Nicht zu vergessen die RGW-Arbeitsteilung, die sich theoretisch gut anhörte, in der Praxis aber nur selten wirklich funktionierte. Sehr amüsant zum Beispiel Hähnels Schilderung einer Rumänienreise der Radebeuler und Dresdner Kollegen: In ihrer Verzweiflung über rumänische Laster, die zu großen Teilen schon kaputt in der DDR eintrafen, organisierten sie einen Konvoi aus Fahrern und Schlossern, die die nächste Lkw-Marge direkt am Werk abholen sollte. Wegen ständiger Ausfälle der Laster geriet die Rückreise indes zur Odyssee.
Fazit:
Sicher: Hähnels Buch ist kein wissenschaftliches und kaum ein analytisches Werk. Aber durch seinen Blick für wichtige Alltagsdetails, an die er sich verblüffend gut erinnert, ist es doch eine gute Quelle für die Disfunktions-Abläufe der volkseigenen Wirtschaft. Dabei ist es noch nicht mal agitatorisch – wie leider vieler solcher Bücher – geschrieben, sondern eher nüchtern bis sarkastisch und dadurch auch unterhaltsam zu lesen. Etwas irritierend fallen freilich manche unfeine Bemerkungen über Kolleginnen und Kollegen auf: Wer Schweißflecken auf der Bluse hatte, mag in einem Roman ein amüsantes Detail sein – es in einem Bericht über reale Menschen zu erwähnen, ist wenig gentlemanlike.
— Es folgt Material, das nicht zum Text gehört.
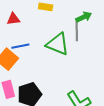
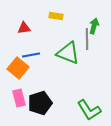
green arrow: (84, 17) -> (94, 26), turned -49

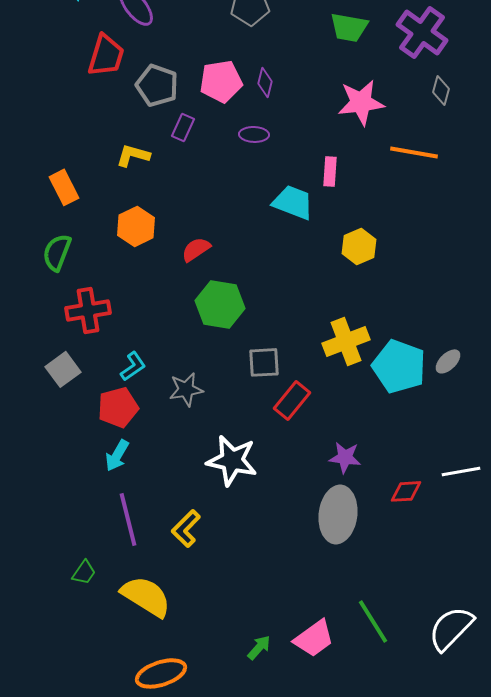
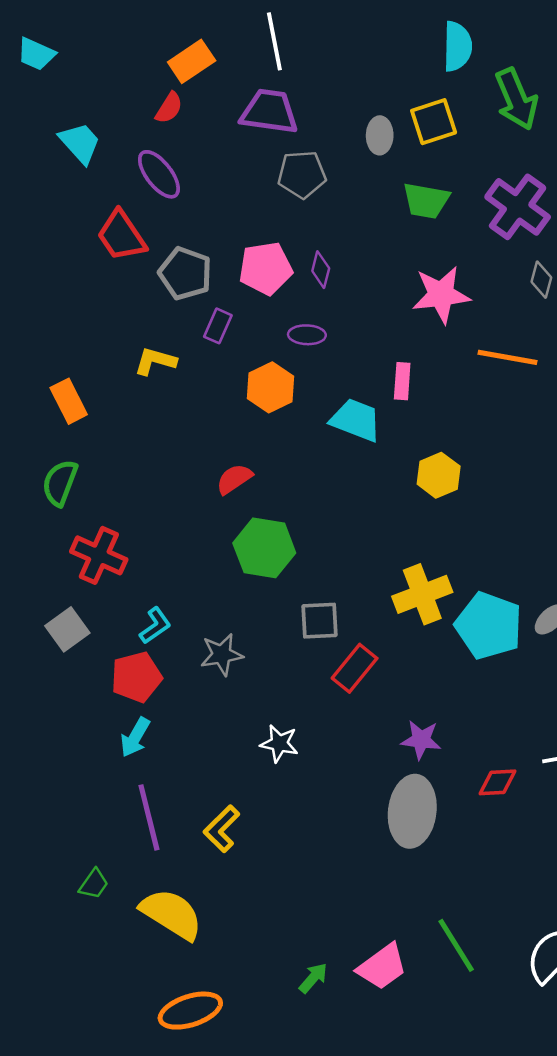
red trapezoid: (106, 55) -> (121, 236), turned 129
orange hexagon: (136, 226) -> (271, 387), moved
red cross: (88, 310) -> (99, 555), turned 33
white star: (232, 460) -> (279, 744), size x0.6

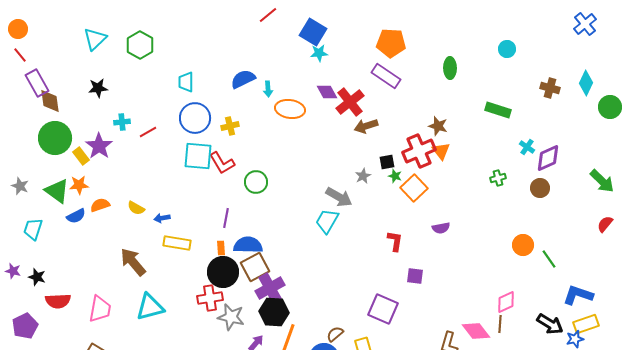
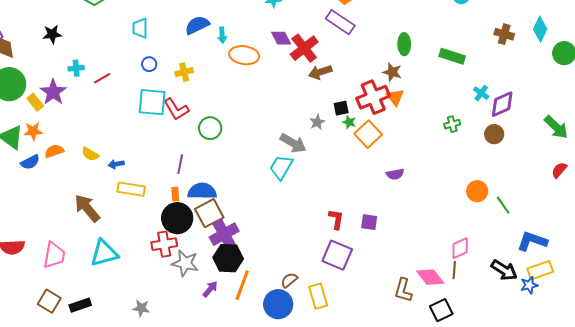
green ellipse: (450, 68) -> (404, 44), moved
blue circle: (195, 118) -> (149, 64), size x0.5
red L-shape: (395, 241) -> (336, 219), moved

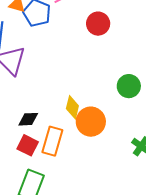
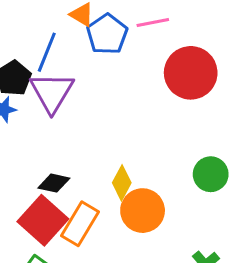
red circle: (98, 24) -> (191, 73), size x1.5
red square: (28, 145) -> (43, 220), size x1.5

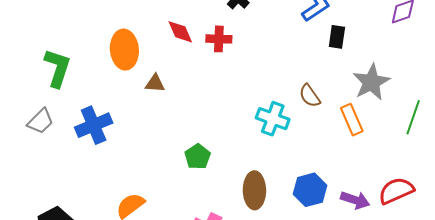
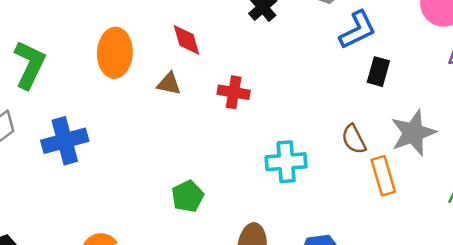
red cross: (219, 39) -> (234, 92), moved
brown triangle: (155, 83) -> (169, 84), moved
brown semicircle: (310, 96) -> (354, 139), moved
cyan cross: (273, 119) -> (286, 162), turned -32

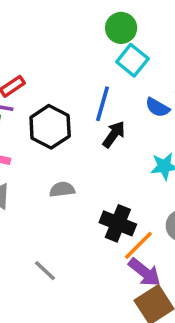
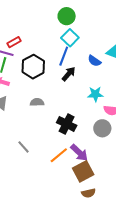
green circle: (121, 28) -> (67, 16), moved
cyan square: (132, 60) -> (70, 38), moved
orange line: (138, 245) -> (59, 155), moved

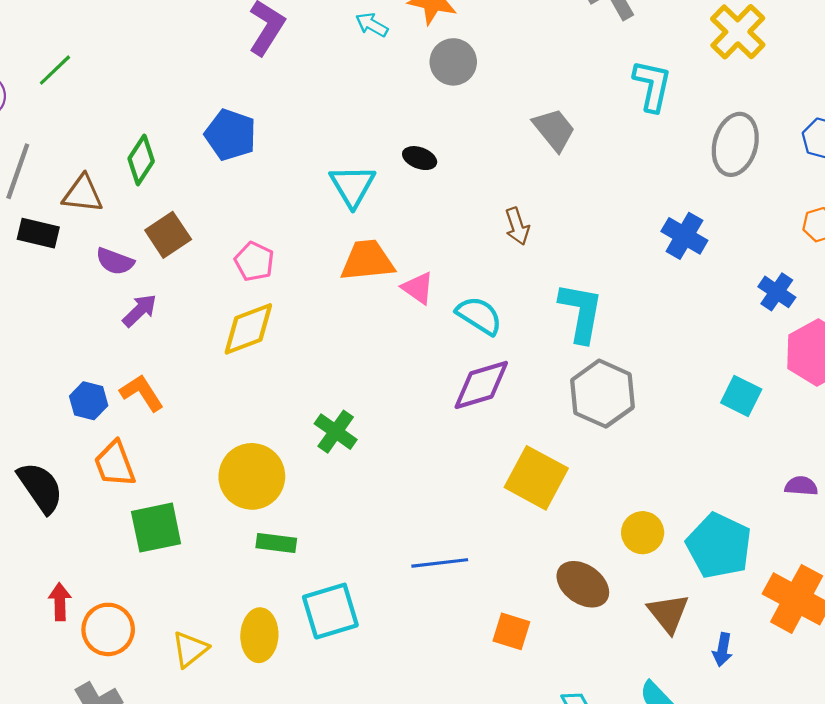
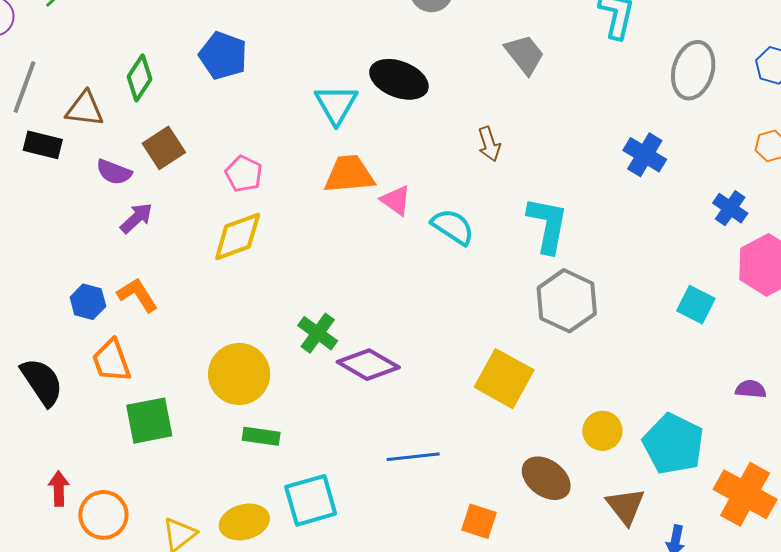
black ellipse: (420, 158) -> (399, 79), size x1.8
purple diamond: (481, 385) -> (368, 365), moved, turned 46
yellow ellipse: (259, 635) -> (244, 522), turned 72

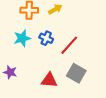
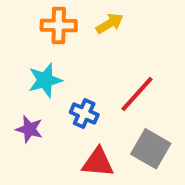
blue cross: (46, 38) -> (84, 114), moved
purple star: (10, 72) -> (29, 129), moved

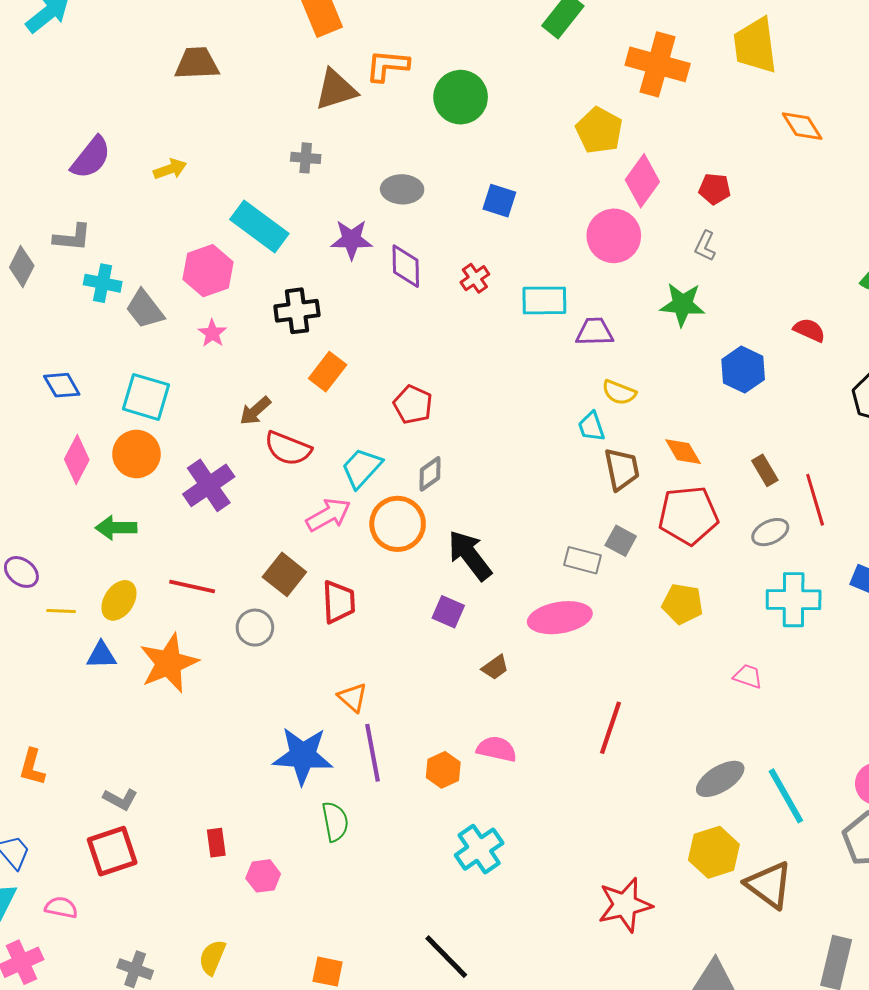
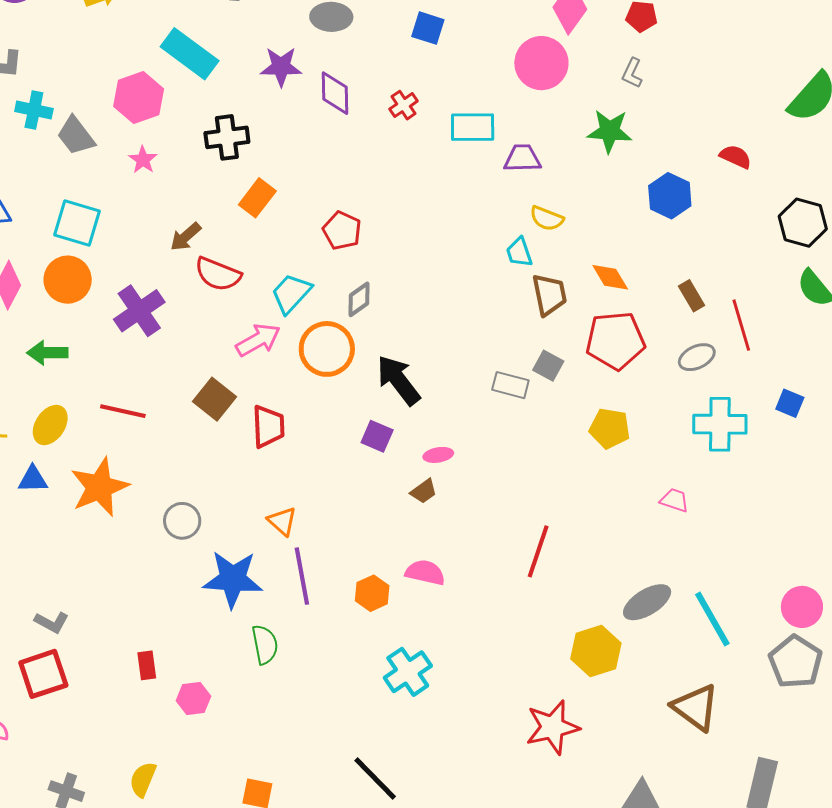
pink ellipse: (560, 618) -> (438, 455), moved, size x0.5
gray circle: (255, 628) -> (182, 521), moved
yellow hexagon: (714, 852) -> (596, 651), moved

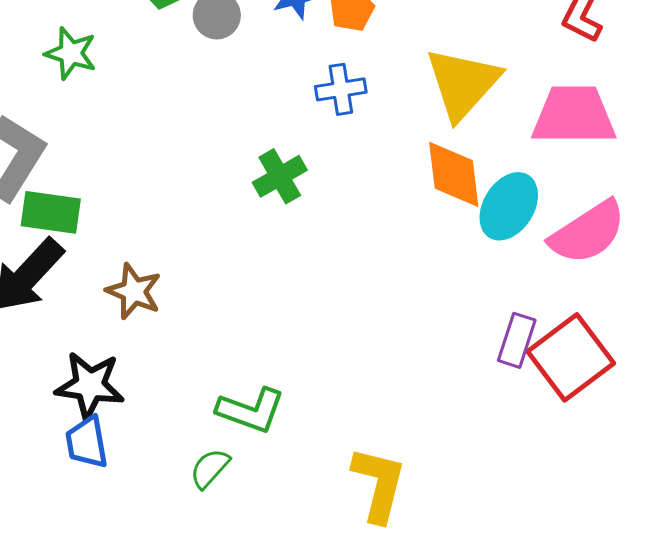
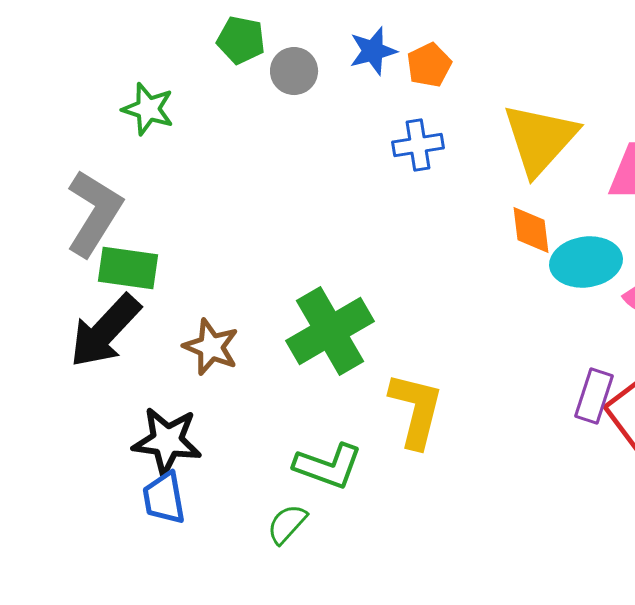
orange diamond: (454, 174) -> (531, 230), size x0.7
green cross: (280, 176) -> (330, 331), moved, size x1.6
cyan ellipse: (509, 206) -> (586, 262), turned 50
yellow L-shape: (379, 484) -> (416, 410), moved

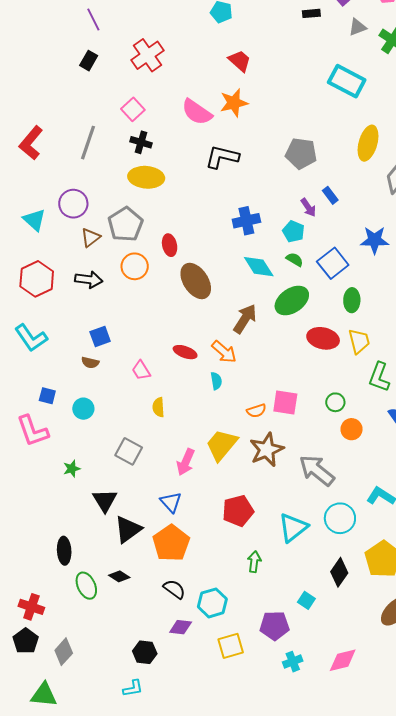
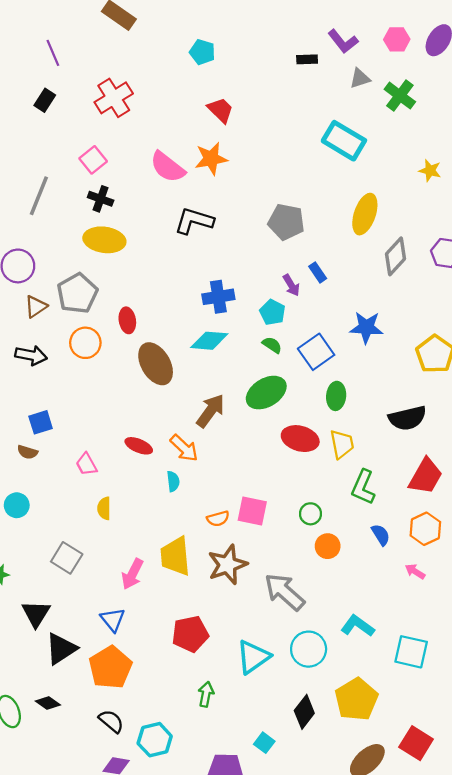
cyan diamond: (259, 267) -> (209, 341), moved, turned -56
yellow trapezoid: (222, 445) -> (175, 556), turned -48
Friedbert Hähnel stellt sein Buch übrigens am Montag, 28. Januar 2013, ab 18 Uhr in einer Lesung im Stadtarchiv Dresden, Elisabeth-Boer-Str. 1, vor. Der Eintritt ist kostenlos. Heiko Weckbrodt
Friedbert Hähnel: „Der wundersame Alltag im volkseigenen Betrieb“, Verlag am Park/Edition Ost, Berlin 2011, 148 Seiten, ISBN 978-3-89793-268-5, 15 EuroIhre Unterstützung für Oiger.de!
Ohne hinreichende Finanzierung ist unabhängiger Journalismus nach professionellen Maßstäben nicht dauerhaft möglich. Bitte unterstützen Sie daher unsere Arbeit! Wenn Sie helfen wollen, Oiger.de aufrecht zu erhalten, senden Sie Ihren Beitrag mit dem Betreff „freiwilliges Honorar“ via Paypal an:
Vielen Dank!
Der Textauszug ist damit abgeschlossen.